A Blow to Identity Thieves

Perhaps the only thing worse than learning that thieves have hijacked your Social Security and credit card numbers is to discover that you might have been able to stop them before they bought big screen TVs, leather jackets and a taste of the high life in Las Vegas.

The number of people who steal Social Security numbers to open credit card accounts, write bad checks and buy cars has surged in recent years. Usually, victimized consumers -- an estimated 700,000 last year -- don’t know they’ve been hit until the thieves have maxed out the credit cards and bill collectors start calling. Often it takes years to restore their good credit.

A welcome new law that took effect last week can help deter these identity crooks before they begin their shopping sprees. Assemblyman Joe Simitian’s (D-Palo Alto) AB 700 requires businesses and government agencies to quickly notify customers if their personal information might have been stolen from computer databases. In the past, some outfits have kept silent for weeks or months, either too embarrassed to acknowledge the break-in or indifferent to the consequences.

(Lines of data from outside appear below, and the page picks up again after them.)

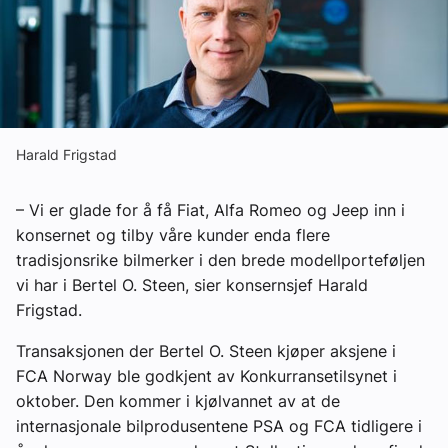
Om VVS Aktuelt
Kontakt oss:
Abonner på fagbladet Byggfakta Nyheter
Annonsere i VVS Aktuelt
Harald Frigstad
Kontakt oss
– Vi er glade for å få Fiat, Alfa Romeo og Jeep inn i
Tips oss
konsernet og tilby våre kunder enda flere
tradisjonsrike bilmerker i den brede modellporteføljen
vi har i Bertel O. Steen, sier konsernsjef Harald
eBlad
Frigstad.
Transaksjonen der Bertel O. Steen kjøper aksjene i
FCA Norway ble godkjent av Konkurransetilsynet i
oktober. Den kommer i kjølvannet av at de
internasjonale bilprodusentene PSA og FCA tidligere i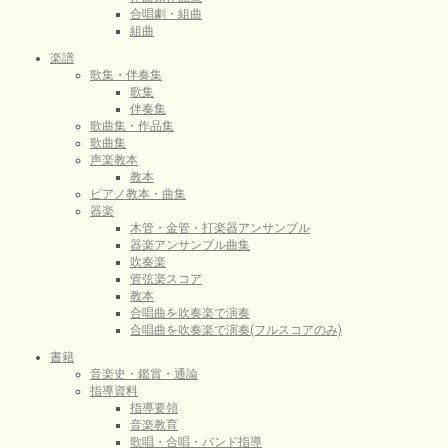
合唱劇・組曲
組曲
楽譜
歌集・伴奏集
歌集
伴奏集
歌曲集・作品集
歌曲集
声楽教本
教本
ピアノ教本・曲集
器楽
木管・金管・打楽器アンサンブル
器楽アンサンブル曲集
吹奏楽
管弦楽スコア
教本
合唱曲を吹奏楽で演奏
合唱曲を吹奏楽で演奏(フルスコアのみ)
書籍
音楽史・鑑賞・通論
指導資料
指導要領
音楽教育
歌唱・合唱・バンド指導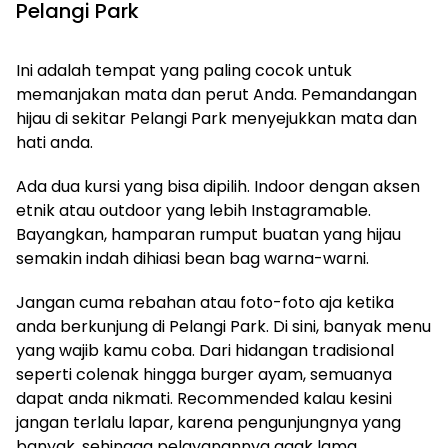
Pelangi Park
Ini adalah tempat yang paling cocok untuk
memanjakan mata dan perut Anda. Pemandangan
hijau di sekitar Pelangi Park menyejukkan mata dan
hati anda.
Ada dua kursi yang bisa dipilih. Indoor dengan aksen
etnik atau outdoor yang lebih Instagramable.
Bayangkan, hamparan rumput buatan yang hijau
semakin indah dihiasi bean bag warna-warni.
Jangan cuma rebahan atau foto-foto aja ketika
anda berkunjung di Pelangi Park. Di sini, banyak menu
yang wajib kamu coba. Dari hidangan tradisional
seperti colenak hingga burger ayam, semuanya
dapat anda nikmati. Recommended kalau kesini
jangan terlalu lapar, karena pengunjungnya yang
banyak, sehingga pelayanannya agak lama.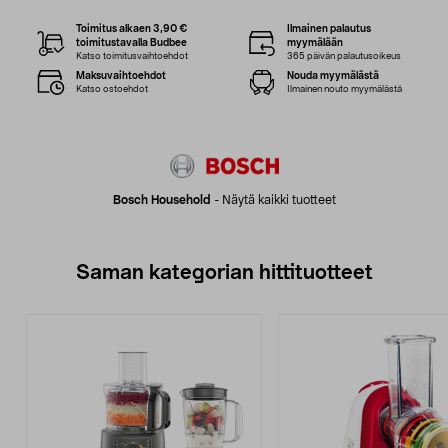
Toimitus alkaen 3,90 €
Ilmainen palautus
toimitustavalla Budbee
myymälään
Katso toimitusvaihtoehdot
365 päivän palautusoikeus
Maksuvaihtoehdot
Nouda myymälästä
Katso ostoehdot
Ilmainen nouto myymälästä
Bosch Household
-
Näytä kaikki tuotteet
Saman kategorian hittituotteet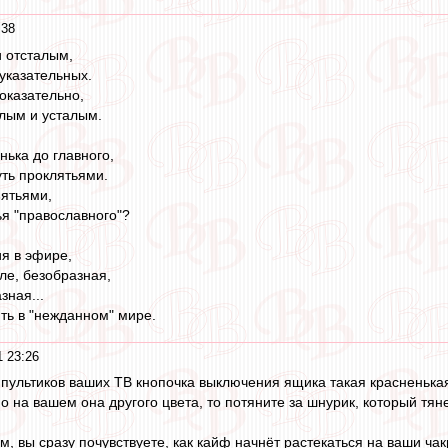
:38
и отсталым,
 указательных.
показательно,
лым и усталым.
нька до главного,
ть проклятьями.
ъятьями,
ья "православного"?
я в эфире,
ле, безобразная,
зная...
ть в "нежданном" мире.
 23:26
 пультиков ваших ТВ кнопочка выключения ящика такая красненька
о на вашем она другого цвета, то потяните за шнурик, который тяне
, вы сразу почувствуете, как кайф начнёт растекаться на ваши чак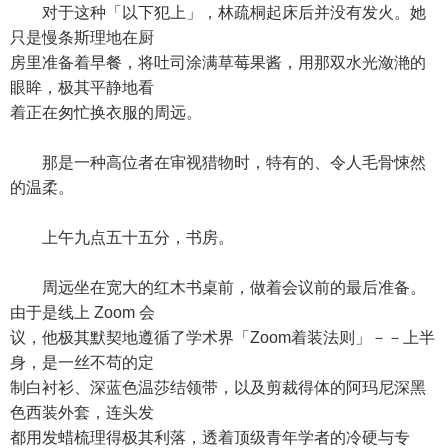
对于这种「以下犯上」，林疏桐起床后并没有发火。她
只是慢条斯理地在厨
房里准备着早餐，将吐司涂满草莓果酱，用那双水光潋滟的
眼眸，极其平静地看
着正在匆忙换衣服的周远。
那是一种高位者在审视猎物时，特有的、令人毛骨悚然
的温柔。
上午九点五十五分，书房。
周远坐在宽大的红木书桌前，做着会议前的最后准备。
由于是线上 Zoom 会
议，他极其默契地遵循了学术界「Zoom着装法则」－－上半
身，是一丝不苟的定
制白衬衫、深蓝色温莎结领带，以及剪裁得体的阿玛尼深黑
色西装外套，连头发
都用发蜡梳理得极其利落，透着顶级青年学者的冷硬与专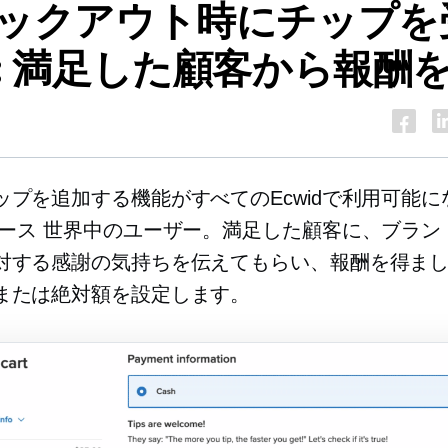
ックアウト時にチップを
: 満足した顧客から報酬
ップを追加する機能がすべてのEcwidで利用可能に
マース
世界中のユーザー。満足した顧客に、ブラン
対する感謝の気持ちを伝えてもらい、報酬を得ま
または絶対額を設定します。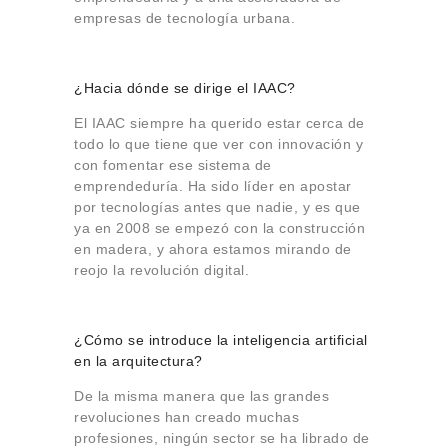
empresas de tecnología urbana.
¿Hacia dónde se dirige el IAAC?
El IAAC siempre ha querido estar cerca de
todo lo que tiene que ver con innovación y
con fomentar ese sistema de
emprendeduría. Ha sido líder en apostar
por tecnologías antes que nadie, y es que
ya en 2008 se empezó con la construcción
en madera, y ahora estamos mirando de
reojo la revolución digital.
¿Cómo se introduce la inteligencia artificial
en la arquitectura?
De la misma manera que las grandes
revoluciones han creado muchas
profesiones, ningún sector se ha librado de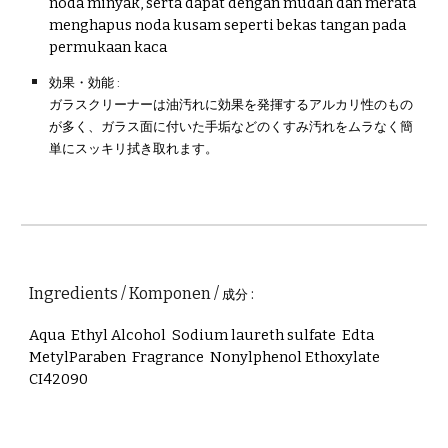
noda minyak, serta dapat dengan mudah dan merata
menghapus noda kusam seperti bekas tangan pada
permukaan kaca
効果・効能 :
ガラスクリーナーは油汚れに効果を発揮するアルカリ性のもの
が多く、ガラス面に付いた手垢などのくすみ汚れをムラなく簡
単にスッキリ拭き取れます。
Ingredients / Komponen /
:
成分
Aqua Ethyl Alcohol Sodium laureth sulfate Edta
MetylParaben Fragrance Nonylphenol Ethoxylate
CI42090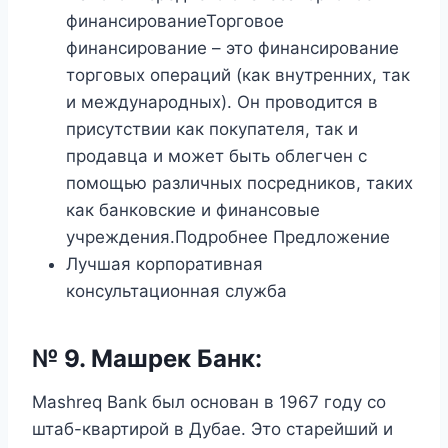
финансированиеТорговое
финансирование – это финансирование
торговых операций (как внутренних, так
и международных). Он проводится в
присутствии как покупателя, так и
продавца и может быть облегчен с
помощью различных посредников, таких
как банковские и финансовые
учреждения.Подробнее Предложение
Лучшая корпоративная
консультационная служба
№ 9.
Машрек Банк
:
Mashreq Bank был основан в 1967 году со
штаб-квартирой в Дубае. Это старейший и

The law works like this: When an agency or company of any size, anywhere in the country, discovers that a hacker or other criminal may have obtained customers’ personal data, it must now inform Californians in that database of the security breach “without unreasonable delay.” This is a loose standard but better than the current lack of any standard, which gives consumers no way to measure liability.

If companies fail to notify, the fraud victims can sue for damages. Even better, consumers who know their personal information may have been stolen can cancel credit cards, close accounts or just monitor their bank statements more closely.

Acting on the principle that what’s good for Californians is good for all Americans, Sen. Dianne Feinstein (D-Calif.) introduced a bill last month to impose virtually the same notification requirements nationally.

Some consumer and business attorneys grumble that these measures should be more specific -- for example, spelling out how quickly individuals should be notified and under what circumstances.

The measures may indeed have to be tightened if businesses try to turn the vague language into loopholes. However, Simitian and Feinstein have struggled to help consumers without saddling business with costly burdens or impeding criminal fraud probes.

Legislation intended to prevent identity theft is much needed, and it treads new terrain. Simitian and Feinstein say their goal is as much to push businesses toward tighter information security as it is to prevent consumer rip-offs. These are worthy first efforts.